START Records provided

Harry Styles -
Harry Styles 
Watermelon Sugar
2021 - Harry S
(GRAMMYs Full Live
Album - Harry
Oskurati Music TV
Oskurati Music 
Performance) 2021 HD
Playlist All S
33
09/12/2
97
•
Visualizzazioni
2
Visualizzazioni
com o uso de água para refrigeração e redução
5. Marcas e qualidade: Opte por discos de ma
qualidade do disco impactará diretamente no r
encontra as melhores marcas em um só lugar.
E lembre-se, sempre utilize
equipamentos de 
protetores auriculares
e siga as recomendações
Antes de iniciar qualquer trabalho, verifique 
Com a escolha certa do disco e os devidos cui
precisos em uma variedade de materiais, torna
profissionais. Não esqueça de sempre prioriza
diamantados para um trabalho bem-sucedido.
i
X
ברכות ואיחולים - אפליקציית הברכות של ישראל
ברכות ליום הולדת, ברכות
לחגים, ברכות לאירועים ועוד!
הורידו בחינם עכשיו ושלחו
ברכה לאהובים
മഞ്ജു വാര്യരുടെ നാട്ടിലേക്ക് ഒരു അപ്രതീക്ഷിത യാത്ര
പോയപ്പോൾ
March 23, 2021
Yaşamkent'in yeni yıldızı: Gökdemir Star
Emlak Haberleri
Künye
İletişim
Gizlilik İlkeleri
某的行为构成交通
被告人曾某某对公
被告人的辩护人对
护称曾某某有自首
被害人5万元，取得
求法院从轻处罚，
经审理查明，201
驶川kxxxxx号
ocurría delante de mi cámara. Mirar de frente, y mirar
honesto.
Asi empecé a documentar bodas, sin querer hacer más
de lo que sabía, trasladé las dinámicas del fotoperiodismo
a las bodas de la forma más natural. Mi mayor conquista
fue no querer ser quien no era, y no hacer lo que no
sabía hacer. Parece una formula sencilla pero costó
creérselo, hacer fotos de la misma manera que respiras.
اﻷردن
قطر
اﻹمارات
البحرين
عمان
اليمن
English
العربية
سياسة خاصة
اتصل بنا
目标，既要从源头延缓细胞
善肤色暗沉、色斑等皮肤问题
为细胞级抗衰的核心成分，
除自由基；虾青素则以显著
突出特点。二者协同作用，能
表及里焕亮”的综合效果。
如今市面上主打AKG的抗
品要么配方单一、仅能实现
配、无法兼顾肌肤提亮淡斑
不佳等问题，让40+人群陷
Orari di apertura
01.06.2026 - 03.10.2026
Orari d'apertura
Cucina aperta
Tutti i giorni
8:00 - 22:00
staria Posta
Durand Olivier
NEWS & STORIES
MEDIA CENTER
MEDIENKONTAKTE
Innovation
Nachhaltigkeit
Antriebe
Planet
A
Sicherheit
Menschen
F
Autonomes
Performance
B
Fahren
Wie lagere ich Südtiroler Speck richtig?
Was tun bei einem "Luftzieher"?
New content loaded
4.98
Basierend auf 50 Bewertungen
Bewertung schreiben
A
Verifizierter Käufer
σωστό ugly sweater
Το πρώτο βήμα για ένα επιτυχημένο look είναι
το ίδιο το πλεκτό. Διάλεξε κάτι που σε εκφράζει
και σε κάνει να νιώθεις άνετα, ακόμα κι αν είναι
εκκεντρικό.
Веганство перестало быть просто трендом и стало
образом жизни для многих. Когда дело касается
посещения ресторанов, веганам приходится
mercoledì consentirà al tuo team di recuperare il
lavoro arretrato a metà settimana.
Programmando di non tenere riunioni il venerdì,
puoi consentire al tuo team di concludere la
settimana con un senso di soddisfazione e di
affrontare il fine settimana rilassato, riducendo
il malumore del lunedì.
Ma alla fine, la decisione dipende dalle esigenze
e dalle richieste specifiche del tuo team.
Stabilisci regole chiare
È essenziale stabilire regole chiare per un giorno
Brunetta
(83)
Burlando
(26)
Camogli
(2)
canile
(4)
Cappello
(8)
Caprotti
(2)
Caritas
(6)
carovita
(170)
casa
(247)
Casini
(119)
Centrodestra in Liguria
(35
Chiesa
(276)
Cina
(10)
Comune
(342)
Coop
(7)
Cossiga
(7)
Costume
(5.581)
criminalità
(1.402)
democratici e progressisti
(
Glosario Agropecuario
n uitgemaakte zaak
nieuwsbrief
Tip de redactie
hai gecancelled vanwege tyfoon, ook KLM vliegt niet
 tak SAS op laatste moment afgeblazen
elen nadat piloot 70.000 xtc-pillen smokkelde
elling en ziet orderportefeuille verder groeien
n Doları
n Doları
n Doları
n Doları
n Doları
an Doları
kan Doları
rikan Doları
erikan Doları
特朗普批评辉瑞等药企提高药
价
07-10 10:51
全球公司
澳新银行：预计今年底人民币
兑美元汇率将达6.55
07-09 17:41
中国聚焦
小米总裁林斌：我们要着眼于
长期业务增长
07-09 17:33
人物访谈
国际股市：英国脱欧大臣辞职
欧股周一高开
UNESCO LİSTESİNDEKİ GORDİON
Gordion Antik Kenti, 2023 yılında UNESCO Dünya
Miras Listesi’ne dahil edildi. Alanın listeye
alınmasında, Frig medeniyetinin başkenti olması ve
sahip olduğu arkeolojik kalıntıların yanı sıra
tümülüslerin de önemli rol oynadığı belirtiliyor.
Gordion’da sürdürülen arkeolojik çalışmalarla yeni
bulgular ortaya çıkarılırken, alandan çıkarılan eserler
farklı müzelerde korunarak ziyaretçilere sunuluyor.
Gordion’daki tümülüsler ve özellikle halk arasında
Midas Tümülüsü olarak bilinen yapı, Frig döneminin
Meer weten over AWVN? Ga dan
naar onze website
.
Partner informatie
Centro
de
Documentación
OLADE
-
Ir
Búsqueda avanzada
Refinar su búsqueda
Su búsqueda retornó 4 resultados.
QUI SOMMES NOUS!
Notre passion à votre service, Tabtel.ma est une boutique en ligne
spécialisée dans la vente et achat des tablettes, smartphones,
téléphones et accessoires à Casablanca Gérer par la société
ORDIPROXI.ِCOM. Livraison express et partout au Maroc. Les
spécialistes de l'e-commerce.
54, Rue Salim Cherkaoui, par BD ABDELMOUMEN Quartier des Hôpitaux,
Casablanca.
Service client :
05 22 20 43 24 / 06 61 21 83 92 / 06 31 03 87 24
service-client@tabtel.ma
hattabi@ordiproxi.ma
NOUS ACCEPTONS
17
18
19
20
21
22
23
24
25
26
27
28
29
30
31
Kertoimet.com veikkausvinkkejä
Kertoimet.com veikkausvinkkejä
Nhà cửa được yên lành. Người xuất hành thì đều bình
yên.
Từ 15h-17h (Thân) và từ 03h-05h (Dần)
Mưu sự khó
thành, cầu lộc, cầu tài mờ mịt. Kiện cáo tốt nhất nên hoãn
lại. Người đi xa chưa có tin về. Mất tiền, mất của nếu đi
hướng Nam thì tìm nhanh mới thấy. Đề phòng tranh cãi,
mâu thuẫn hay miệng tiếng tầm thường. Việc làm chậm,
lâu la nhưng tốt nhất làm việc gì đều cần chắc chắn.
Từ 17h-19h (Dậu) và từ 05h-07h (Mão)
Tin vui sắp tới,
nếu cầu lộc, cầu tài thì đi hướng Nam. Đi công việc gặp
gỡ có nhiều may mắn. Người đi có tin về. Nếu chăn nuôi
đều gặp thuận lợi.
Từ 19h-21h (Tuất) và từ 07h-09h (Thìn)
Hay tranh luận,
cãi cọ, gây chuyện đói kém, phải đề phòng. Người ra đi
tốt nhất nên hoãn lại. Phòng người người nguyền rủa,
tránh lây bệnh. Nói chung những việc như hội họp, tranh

END Records provided

Assignment: Give back the records above, character for character.

Result:
Harry Styles -
Harry Styles 
Watermelon Sugar
2021 - Harry S
(GRAMMYs Full Live
Album - Harry
Oskurati Music TV
Oskurati Music 
Performance) 2021 HD
Playlist All S
33
09/12/2
97
•
Visualizzazioni
2
Visualizzazioni
com o uso de água para refrigeração e redução
5. Marcas e qualidade: Opte por discos de ma
qualidade do disco impactará diretamente no r
encontra as melhores marcas em um só lugar.
E lembre-se, sempre utilize
equipamentos de 
protetores auriculares
e siga as recomendações
Antes de iniciar qualquer trabalho, verifique 
Com a escolha certa do disco e os devidos cui
precisos em uma variedade de materiais, torna
profissionais. Não esqueça de sempre prioriza
diamantados para um trabalho bem-sucedido.
i
X
ברכות ואיחולים - אפליקציית הברכות של ישראל
ברכות ליום הולדת, ברכות
לחגים, ברכות לאירועים ועוד!
הורידו בחינם עכשיו ושלחו
ברכה לאהובים
മഞ്ജു വാര്യരുടെ നാട്ടിലേക്ക് ഒരു അപ്രതീക്ഷിത യാത്ര
പോയപ്പോൾ
March 23, 2021
Yaşamkent'in yeni yıldızı: Gökdemir Star
Emlak Haberleri
Künye
İletişim
Gizlilik İlkeleri
某的行为构成交通
被告人曾某某对公
被告人的辩护人对
护称曾某某有自首
被害人5万元，取得
求法院从轻处罚，
经审理查明，201
驶川kxxxxx号
ocurría delante de mi cámara. Mirar de frente, y mirar
honesto.
Asi empecé a documentar bodas, sin querer hacer más
de lo que sabía, trasladé las dinámicas del fotoperiodismo
a las bodas de la forma más natural. Mi mayor conquista
fue no querer ser quien no era, y no hacer lo que no
sabía hacer. Parece una formula sencilla pero costó
creérselo, hacer fotos de la misma manera que respiras.
اﻷردن
قطر
اﻹمارات
البحرين
عمان
اليمن
English
العربية
سياسة خاصة
اتصل بنا
目标，既要从源头延缓细胞
善肤色暗沉、色斑等皮肤问题
为细胞级抗衰的核心成分，
除自由基；虾青素则以显著
突出特点。二者协同作用，能
表及里焕亮”的综合效果。
如今市面上主打AKG的抗
品要么配方单一、仅能实现
配、无法兼顾肌肤提亮淡斑
不佳等问题，让40+人群陷
Orari di apertura
01.06.2026 - 03.10.2026
Orari d'apertura
Cucina aperta
Tutti i giorni
8:00 - 22:00
staria Posta
Durand Olivier
NEWS & STORIES
MEDIA CENTER
MEDIENKONTAKTE
Innovation
Nachhaltigkeit
Antriebe
Planet
A
Sicherheit
Menschen
F
Autonomes
Performance
B
Fahren
Wie lagere ich Südtiroler Speck richtig?
Was tun bei einem "Luftzieher"?
New content loaded
4.98
Basierend auf 50 Bewertungen
Bewertung schreiben
A
Verifizierter Käufer
σωστό ugly sweater
Το πρώτο βήμα για ένα επιτυχημένο look είναι
το ίδιο το πλεκτό. Διάλεξε κάτι που σε εκφράζει
και σε κάνει να νιώθεις άνετα, ακόμα κι αν είναι
εκκεντρικό.
Веганство перестало быть просто трендом и стало
образом жизни для многих. Когда дело касается
посещения ресторанов, веганам приходится
mercoledì consentirà al tuo team di recuperare il
lavoro arretrato a metà settimana.
Programmando di non tenere riunioni il venerdì,
puoi consentire al tuo team di concludere la
settimana con un senso di soddisfazione e di
affrontare il fine settimana rilassato, riducendo
il malumore del lunedì.
Ma alla fine, la decisione dipende dalle esigenze
e dalle richieste specifiche del tuo team.
Stabilisci regole chiare
È essenziale stabilire regole chiare per un giorno
Brunetta
(83)
Burlando
(26)
Camogli
(2)
canile
(4)
Cappello
(8)
Caprotti
(2)
Caritas
(6)
carovita
(170)
casa
(247)
Casini
(119)
Centrodestra in Liguria
(35
Chiesa
(276)
Cina
(10)
Comune
(342)
Coop
(7)
Cossiga
(7)
Costume
(5.581)
criminalità
(1.402)
democratici e progressisti
(
Glosario Agropecuario
n uitgemaakte zaak
nieuwsbrief
Tip de redactie
hai gecancelled vanwege tyfoon, ook KLM vliegt niet
 tak SAS op laatste moment afgeblazen
elen nadat piloot 70.000 xtc-pillen smokkelde
elling en ziet orderportefeuille verder groeien
n Doları
n Doları
n Doları
n Doları
n Doları
an Doları
kan Doları
rikan Doları
erikan Doları
特朗普批评辉瑞等药企提高药
价
07-10 10:51
全球公司
澳新银行：预计今年底人民币
兑美元汇率将达6.55
07-09 17:41
中国聚焦
小米总裁林斌：我们要着眼于
长期业务增长
07-09 17:33
人物访谈
国际股市：英国脱欧大臣辞职
欧股周一高开
UNESCO LİSTESİNDEKİ GORDİON
Gordion Antik Kenti, 2023 yılında UNESCO Dünya
Miras Listesi’ne dahil edildi. Alanın listeye
alınmasında, Frig medeniyetinin başkenti olması ve
sahip olduğu arkeolojik kalıntıların yanı sıra
tümülüslerin de önemli rol oynadığı belirtiliyor.
Gordion’da sürdürülen arkeolojik çalışmalarla yeni
bulgular ortaya çıkarılırken, alandan çıkarılan eserler
farklı müzelerde korunarak ziyaretçilere sunuluyor.
Gordion’daki tümülüsler ve özellikle halk arasında
Midas Tümülüsü olarak bilinen yapı, Frig döneminin
Meer weten over AWVN? Ga dan
naar onze website
.
Partner informatie
Centro
de
Documentación
OLADE
-
Ir
Búsqueda avanzada
Refinar su búsqueda
Su búsqueda retornó 4 resultados.
QUI SOMMES NOUS!
Notre passion à votre service, Tabtel.ma est une boutique en ligne
spécialisée dans la vente et achat des tablettes, smartphones,
téléphones et accessoires à Casablanca Gérer par la société
ORDIPROXI.ِCOM. Livraison express et partout au Maroc. Les
spécialistes de l'e-commerce.
54, Rue Salim Cherkaoui, par BD ABDELMOUMEN Quartier des Hôpitaux,
Casablanca.
Service client :
05 22 20 43 24 / 06 61 21 83 92 / 06 31 03 87 24
service-client@tabtel.ma
hattabi@ordiproxi.ma
NOUS ACCEPTONS
17
18
19
20
21
22
23
24
25
26
27
28
29
30
31
Kertoimet.com veikkausvinkkejä
Kertoimet.com veikkausvinkkejä
Nhà cửa được yên lành. Người xuất hành thì đều bình
yên.
Từ 15h-17h (Thân) và từ 03h-05h (Dần)
Mưu sự khó
thành, cầu lộc, cầu tài mờ mịt. Kiện cáo tốt nhất nên hoãn
lại. Người đi xa chưa có tin về. Mất tiền, mất của nếu đi
hướng Nam thì tìm nhanh mới thấy. Đề phòng tranh cãi,
mâu thuẫn hay miệng tiếng tầm thường. Việc làm chậm,
lâu la nhưng tốt nhất làm việc gì đều cần chắc chắn.
Từ 17h-19h (Dậu) và từ 05h-07h (Mão)
Tin vui sắp tới,
nếu cầu lộc, cầu tài thì đi hướng Nam. Đi công việc gặp
gỡ có nhiều may mắn. Người đi có tin về. Nếu chăn nuôi
đều gặp thuận lợi.
Từ 19h-21h (Tuất) và từ 07h-09h (Thìn)
Hay tranh luận,
cãi cọ, gây chuyện đói kém, phải đề phòng. Người ra đi
tốt nhất nên hoãn lại. Phòng người người nguyền rủa,
tránh lây bệnh. Nói chung những việc như hội họp, tranh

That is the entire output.